1

Lately I stumbled upon the Llama3 hf docs: https://huggingface.co/docs/transformers/main/en/model_doc/llama3

The Llama3 models were trained using bfloat16, but the original inference uses float16. The checkpoints uploaded on the Hub use torch_dtype = 'float16', which will be used by the AutoModel API to cast the checkpoints from torch.float32 to torch.float16.Training the model in float16 is not recommended and is known to produce nan; as such, the model should be trained in bfloat16.

Does this mean that the weights are always stored in float16 during training, and each forward pass we cast them to bfloat16, and the gradients as well as the activations are stored in bfloat16?

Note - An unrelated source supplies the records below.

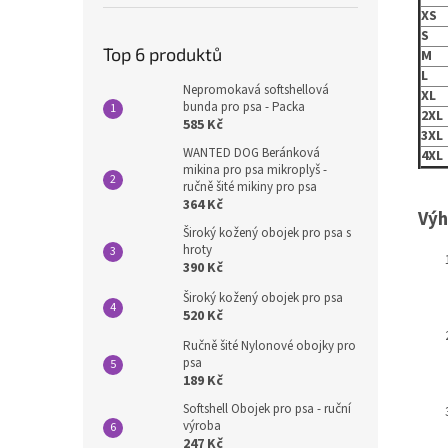
XS
S
Top 6 produktů
M
L
Nepromokavá softshellová
XL
bunda pro psa - Packa
2XL
585 Kč
3XL
WANTED DOG Beránková
4XL
mikina pro psa mikroplyš -
ručně šité mikiny pro psa
364 Kč
Výh
Široký kožený obojek pro psa s
hroty
390 Kč
Široký kožený obojek pro psa
520 Kč
Ručně šité Nylonové obojky pro
psa
189 Kč
Softshell Obojek pro psa - ruční
výroba
247 Kč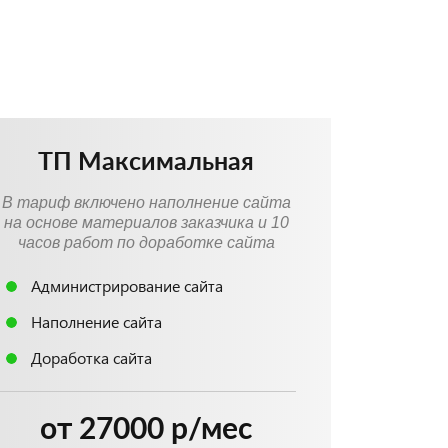
ТП Максимальная
В тариф включено наполнение сайта
на основе материалов заказчика и 10
часов работ по доработке сайта
Администрирование сайта
Наполнение сайта
Доработка сайта
от 27000 р/мес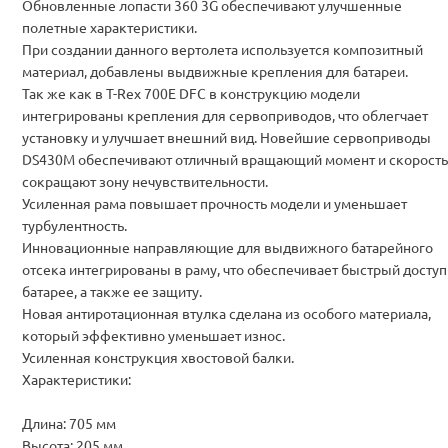
Обновленные лопасти 360 3G обеспечивают улучшенные
полетные характеристики.
При создании данного вертолета используется композитный
материал, добавлены выдвижные крепления для батареи.
Так же как в T-Rex 700E DFC в конструкцию модели
интегрированы крепления для сервоприводов, что облегчает
установку и улучшает внешний вид. Новейшие сервоприводы
DS430M обеспечивают отличный вращающий момент и скорость
сокращают зону нечувствительности.
Усиленная рама повышает прочность модели и уменьшает
турбулентность.
Инновационные направляющие для выдвижного батарейного
отсека интегрированы в раму, что обеспечивает быстрый доступ
батарее, а также ее защиту.
Новая антиротационная втулка сделана из особого материала,
который эффективно уменьшает износ.
Усиленная конструкция хвостовой балки.
Характеристики:
Длина: 705 мм
Высота: 205 мм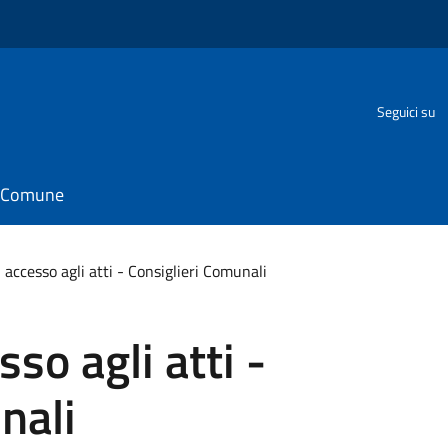
Seguici su
il Comune
i accesso agli atti - Consiglieri Comunali
sso agli atti -
nali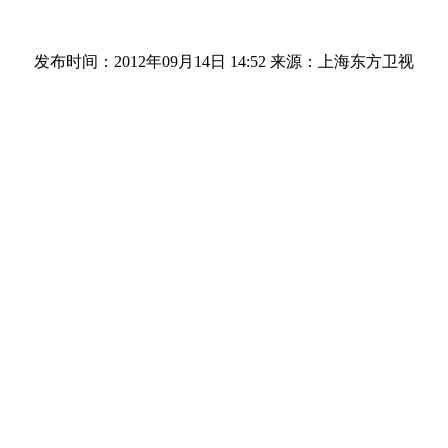
发布时间：2012年09月14日 14:52
来源：上海东方卫视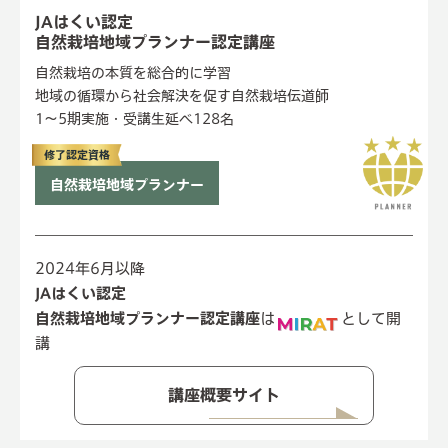
JAはくい認定
自然栽培地域プランナー認定講座
自然栽培の本質を総合的に学習
地域の循環から社会解決を促す自然栽培伝道師
1〜5期実施・受講生延べ128名
修了認定資格
自然栽培地域プランナー
2024年6月以降
JAはくい認定
自然栽培地域プランナー認定講座
は
として開
講
講座概要サイト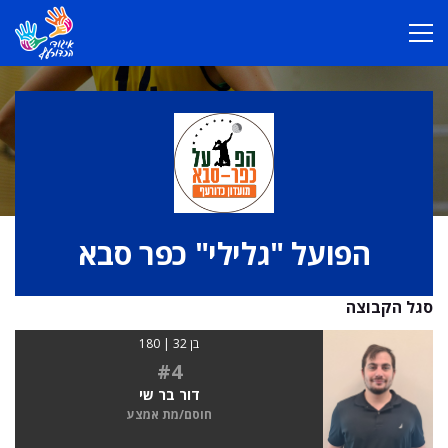
הפועל "גלילי" כפר סבא
סגל הקבוצה
בן 32 | 180
#4
דור בר שי
חוסם/מת אמצע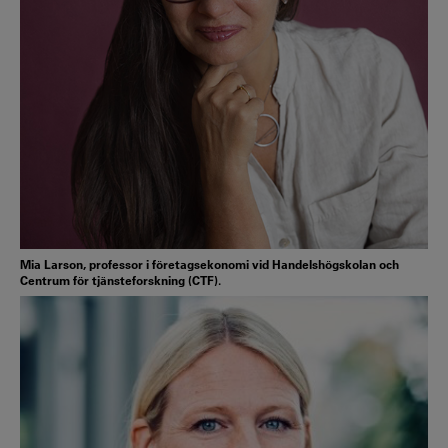
Mia Larson, professor i företagsekonomi vid Handelshögskolan och
Centrum för tjänsteforskning (CTF).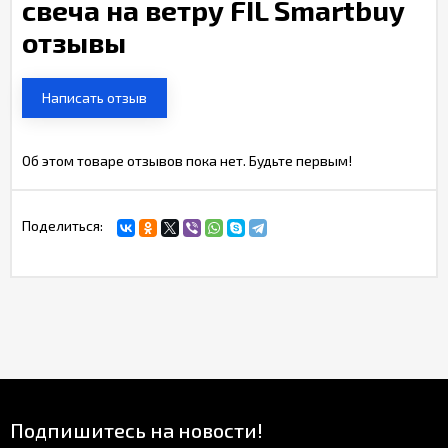
свеча на ветру FIL Smartbuy
отзывы
Написать отзыв
Об этом товаре отзывов пока нет. Будьте первым!
Поделиться:
Подпишитесь на новости!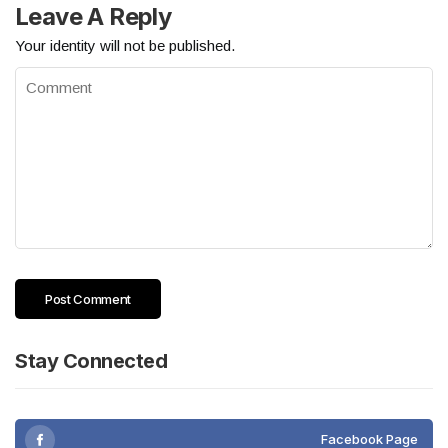
জীবিতজন কেইবা তা মানে! শোক প্রকাশের বিচিত্র রকম চর্চা রিমন দেখে আসছে চারপাশে
Leave A Reply
তবে সবচেয়ে তাকে স্পর্শ করে এপিটাফগুচ্ছ।
Your identity will not be published.
Stay Connected
Facebook Page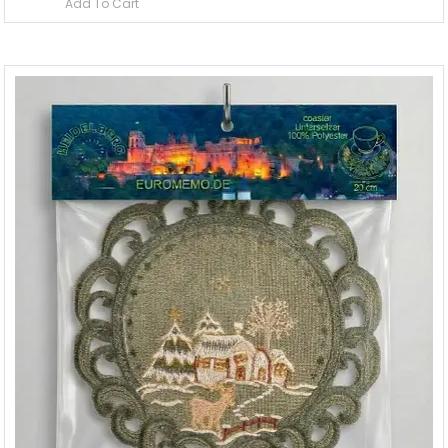
Add To Cart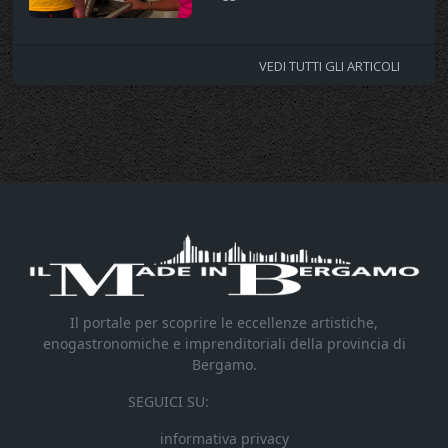
VEDI TUTTI GLI ARTICOLI
Il portale per scoprire le eccellenze artistiche,
enogastronomiche e imprenditoriali della provincia di
Bergamo.
SEGUICI SU:
informativa privacy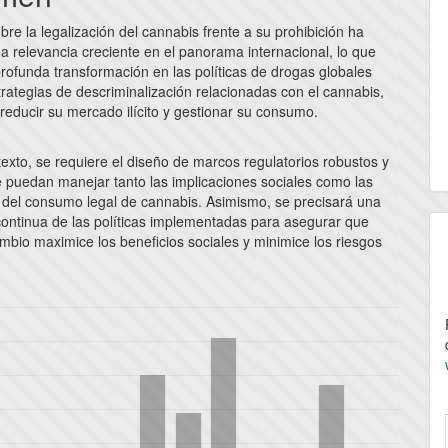
lo
bre la legalización del cannabis frente a su prohibición ha
a relevancia creciente en el panorama internacional, lo que
profunda transformación en las políticas de drogas globales
trategias de descriminalización relacionadas con el cannabis,
reducir su mercado ilícito y gestionar su consumo.
exto, se requiere el diseño de marcos regulatorios robustos y
e puedan manejar tanto las implicaciones sociales como las
del consumo legal de cannabis. Asimismo, se precisará una
continua de las políticas implementadas para asegurar que
mbio maximice los beneficios sociales y minimice los riesgos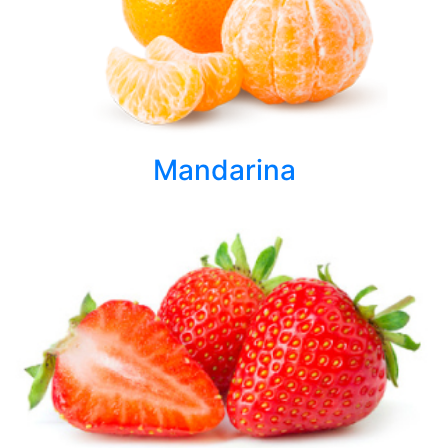
Mandarina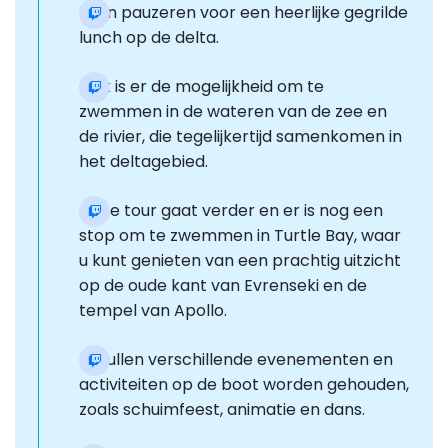
Even pauzeren voor een heerlijke gegrilde
lunch op de delta.
Ook is er de mogelijkheid om te
zwemmen in de wateren van de zee en
de rivier, die tegelijkertijd samenkomen in
het deltagebied.
Onze tour gaat verder en er is nog een
stop om te zwemmen in Turtle Bay, waar
u kunt genieten van een prachtig uitzicht
op de oude kant van Evrenseki en de
tempel van Apollo.
Er zullen verschillende evenementen en
activiteiten op de boot worden gehouden,
zoals schuimfeest, animatie en dans.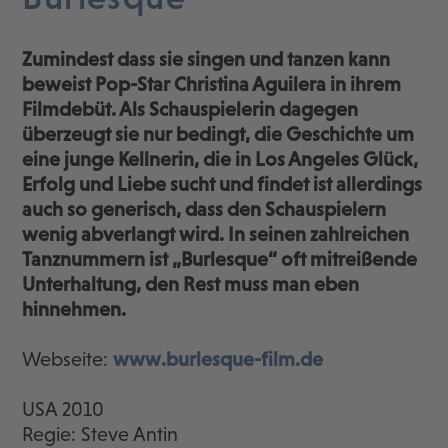
Zumindest dass sie singen und tanzen kann
beweist Pop-Star Christina Aguilera in ihrem
Filmdebüt. Als Schauspielerin dagegen
überzeugt sie nur bedingt, die Geschichte um
eine junge Kellnerin, die in Los Angeles Glück,
Erfolg und Liebe sucht und findet ist allerdings
auch so generisch, dass den Schauspielern
wenig abverlangt wird. In seinen zahlreichen
Tanznummern ist „Burlesque“ oft mitreißende
Unterhaltung, den Rest muss man eben
hinnehmen.
Webseite:
www.burlesque-film.de
USA 2010
Regie: Steve Antin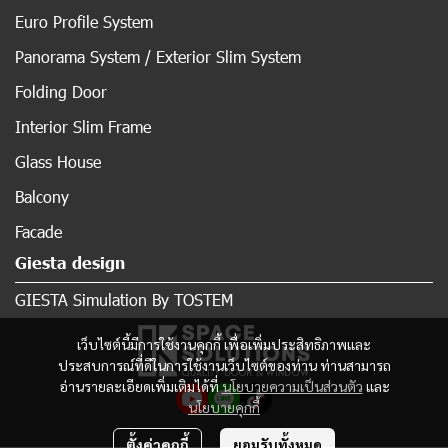
Euro Profile System
Panorama System / Exterior Slim System
Folding Door
Interior Slim Frame
Glass House
Balcony
Facade
Giesta design
GIESTA Simulation By TOSTEM
เว็บไซต์นี้มีการใช้งานคุกกี้ เพื่อเพิ่มประสิทธิภาพและ
ประสบการณ์ที่ดีในการใช้งานเว็บไซต์ของท่าน ท่านสามารถ
อ่านรายละเอียดเพิ่มเติมได้ที่
นโยบายความเป็นส่วนตัว
และ
นโยบายคุกกี้
ตั้งค่าคุกกี้
ยอมรับทั้งหมด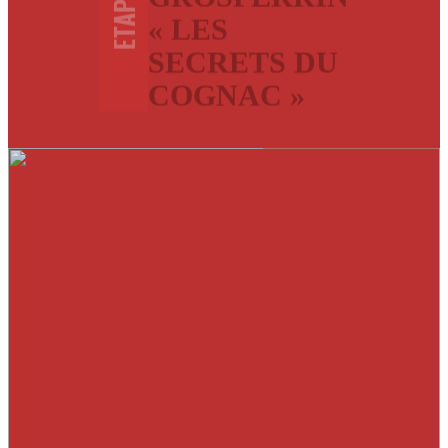
ETAPES
« LES
SECRETS DU
COGNAC »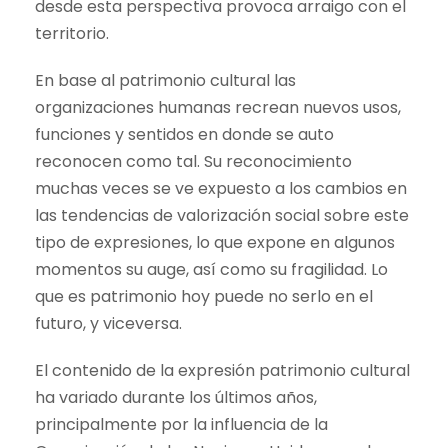
desde esta perspectiva provoca arraigo con el
territorio.
En base al patrimonio cultural las
organizaciones humanas recrean nuevos usos,
funciones y sentidos en donde se auto
reconocen como tal. Su reconocimiento
muchas veces se ve expuesto a los cambios en
las tendencias de valorización social sobre este
tipo de expresiones, lo que expone en algunos
momentos su auge, así como su fragilidad. Lo
que es patrimonio hoy puede no serlo en el
futuro, y viceversa.
El contenido de la expresión patrimonio cultural
ha variado durante los últimos años,
principalmente por la influencia de la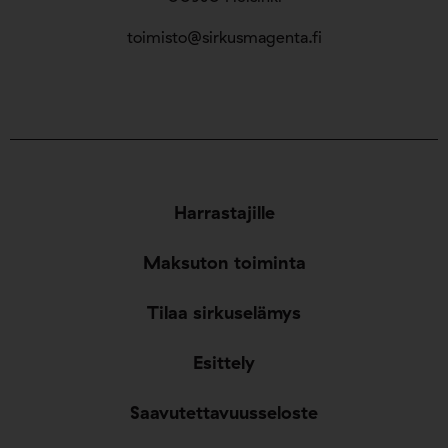
toimisto@sirkusmagenta.fi
Harrastajille
Maksuton toiminta
Tilaa sirkuselämys
Esittely
Saavutettavuusseloste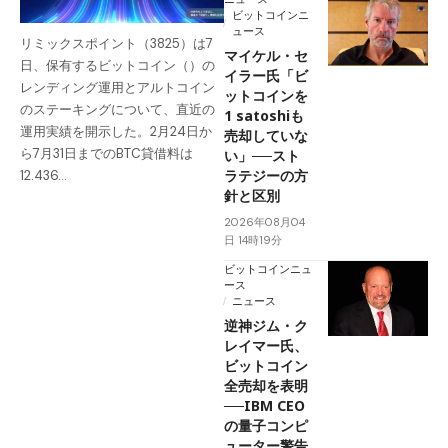
ビットコインニ
ュース
リミックスポイント（3825）は7
マイケル・セ
日、保有するビットコイン（）の
イラー氏「ビ
レンディング運用とアルトコイン
ットコインを
のステーキングについて、直近の
1 satoshiも
運用実績を開示した。2月24日か
売却していな
ら7月31日までのBTC貸借料は
い」──スト
ラテジーの方
12.436…
針と区別
2026年08月04
日 14時19分
ビットコインニュ
ース
ニュース
逆神ジム・ク
レイマー氏、
ビットコイン
全売却を表明
──IBM CEO
の量子コンピ
ューター警告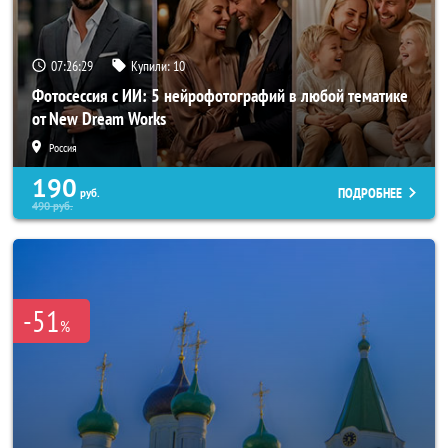
07:26:26
Купили:
10
Фотосессия с ИИ: 5 нейрофотографий в любой тематике
от New Dream Works
Россия
190
ПОДРОБНЕЕ
руб.
490
руб.
-51
%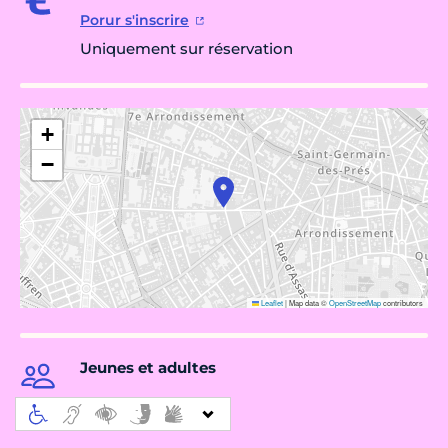
Porur s'inscrire
Uniquement sur réservation
+
−
Leaflet
|
Map data ©
OpenStreetMap
contributors
Jeunes et adultes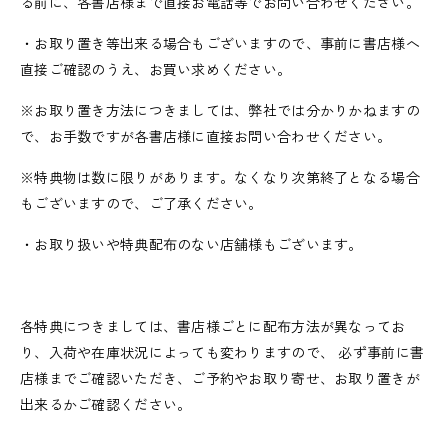
る前に、各書店様まで直接お電話等でお問い合わせください。
・お取り置き等出来る場合もございますので、事前に書店様へ
直接ご確認のうえ、お買い求めください。
※お取り置き方法につきましては、弊社では分かりかねますの
で、お手数ですが各書店様に直接お問い合わせください。
※特典物は数に限りがあります。なくなり次第終了となる場合
もございますので、ご了承ください。
・お取り扱いや特典配布のない店舗様もございます。
各特典につきましては、書店様ごとに配布方法が異なってお
り、入荷や在庫状況によっても変わりますので、 必ず事前に書
店様までご確認いただき、ご予約やお取り寄せ、お取り置きが
出来るかご確認ください。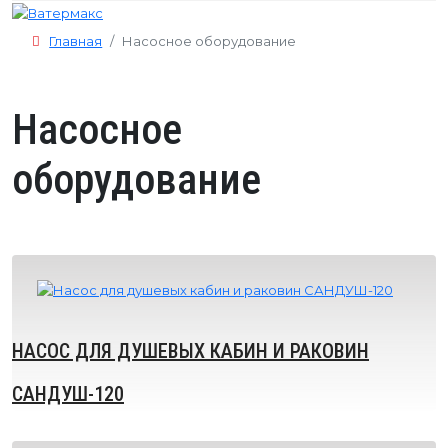
Главная
Насосное оборудование
Насосное
оборудование
НАСОС ДЛЯ ДУШЕВЫХ КАБИН И РАКОВИН
САНДУШ-120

If the things mentioned above are true, then what about LoRA? So should the compute finetuning dtype also be bfloat16? While weights are stored in float16 should inference be performed in float16 as it will allow for more precise computations?

vanerk
  • 26
  • 1

1 Answers1

1

Let us know the difference between bfloat16 and float16. https://blogs.nvidia.com/blog/tensorfloat-32-precision-format/

As per the above blog, bfloat16 has more exponent bits than float16, which means it can store larger values but has less precision. That means it won't be getting overflowing during training quickly compared to float16.

I think when defining weight, 's type will be the same throughout training unless converted. We will require conversion time to convert float16 to bfloat16 if you have weights of different types.

If your GPU supports bfloat16 then use it in fine-tuning, otherwise keep the dtype same.